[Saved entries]
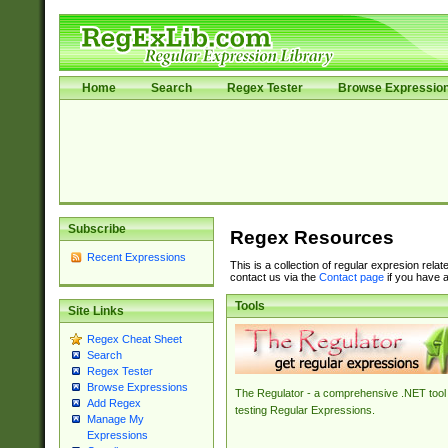
Home
Search
Regex Tester
Browse Expressio
Subscribe
Regex Resources
Recent Expressions
This is a collection of regular expresion rela
contact us via the
Contact page
if you have a
Tools
Site Links
Regex Cheat Sheet
Search
Regex Tester
Browse Expressions
The Regulator - a comprehensive .NET tool 
Add Regex
testing Regular Expressions.
Manage My
Expressions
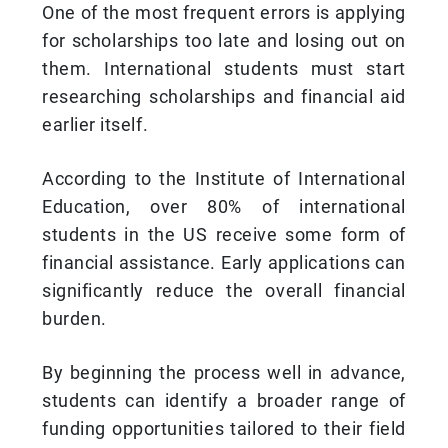
One of the most frequent errors is applying
for scholarships too late and losing out on
them. International students must start
researching scholarships and financial aid
earlier itself.
According to the Institute of International
Education, over 80% of international
students in the US receive some form of
financial assistance. Early applications can
significantly reduce the overall financial
burden.
By beginning the process well in advance,
students can identify a broader range of
funding opportunities tailored to their field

Work required: Among the records above, find each line containing the string "Browse" and copy it.

Answer section:
Browse Expressio
Browse Expressions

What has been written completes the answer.